(dailyRx News) Popular pastimes yoga, pilates, and meditation take place at our parks, beaches, gyms, and on our TVs. But how many knew their effects to be healing? Recent studies prove the effectiveness of mindfulness-based techniques for improving anxiety symptoms in PTSD patients like our nation's defenders.
The Journal of Clinical Psychology posted a study online yesterday about the experience of veterans participating in a meditation-style program to reduce stress. The Buddhism-based program inspired positive feedback from soldiers experiencing post traumatic stress disorder (PTSD).
Veterans participated in a mindfulness-based stress reduction (MBSR) therapy and were assessed at multiple points. MBSR consists of eight-weekly sessions around two to three hours and can include meditation, stretching, yoga, tailored instruction, group dialogue, and a plethora of other activities tailored to the needs of each practitioner.
The study assessed several factors at a baseline, two-month, and six-month increments including PTSD symptoms, depression, function, behavior, acceptance, and mindfulness. Improvements were across the board, with symptom decreases in PTSD and depression and increases in acceptance and understanding as well as behavioral advances.
The University of Massachusetts Medical School uses MBSR to decrease physical and psychological symptoms, increase relaxation, and provide energy and enthusiasm for life. The program began in 1979, and teaches practitioners to increase self-awareness and begin a conscious program to relieve stress, pain, and illness in order to meet the challenges of daily life.
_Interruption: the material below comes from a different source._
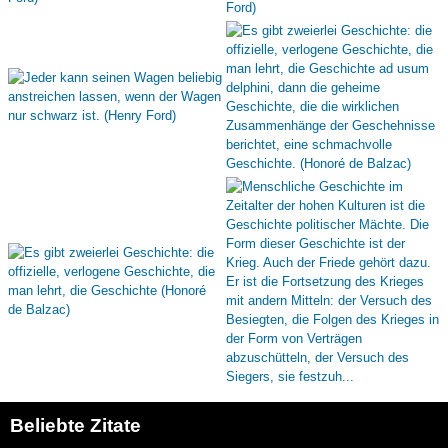
Beliebte Zitate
Studies on MBSR have grown popular in the past few years, as a recent study published in the Journal of Psychiatric Practice suggests the use of mindfulness-based techniques for bipolar disorder patients. Dr. Peter Strong, founder of The Boulder Center for Mindfulness Therapy, practices MBSR on a variety of patients online.
Dr. Strong explains to dailyRx, "mindfulness is a fascinating awareness skill that is revolutionizing the way we work with stress and anxiety disorders. We do not yet have a complete understanding of exactly what mindfulness is and how it differs from ordinary attention-awareness, and perhaps this is a good thing because the power of mindfulness lies in what it points to." From here the doctor explains mindfulness as an "engaged presence" in which one experiences the world as an active particpant instead of becoming lost in thoughts and memories.
"Through training, we can cultivate a non-reactive mindfulness-based relationship with the contents of our mind, including painful and traumatic memories. We can learn to 'sit' with our inner pain without becoming lost in reactive thinking and the suffering that accompanies reactive thinking. This is what is meant by 'engaged presence," Strong details.
In the case of PTSD patients, Dr. Strong states, "their greatest problem is not in the traumatic memory itself but in their continued habitual reactivity to that unresolved emotional pain. This reactivity prevents healing and resolution by inhibiting the formation of the mindfulness-based inner therapeutic space. Without that inner space the emotion cannot change or heal.
"If we take the analogy of physical injury, sustained reactivity is like mindlessly continuing to walk on a broken ankle, when what we need to do is focus mindfully on the injury and then respond with that natural inner intelligence that tells us to rest and take our weight off our ankle. Then the ankle will heal. So it is with our emotions and trauma. When we can develop a mindful relationship with the emotion based on openness of mind and heart and the absence of reactivity then the emotion is able to heal."
Mindfulnes treatments currently help anxiety, depression, and stress sufferers alike. Ask a health practitioner near you about MBSR and other mindfulness-based therapies.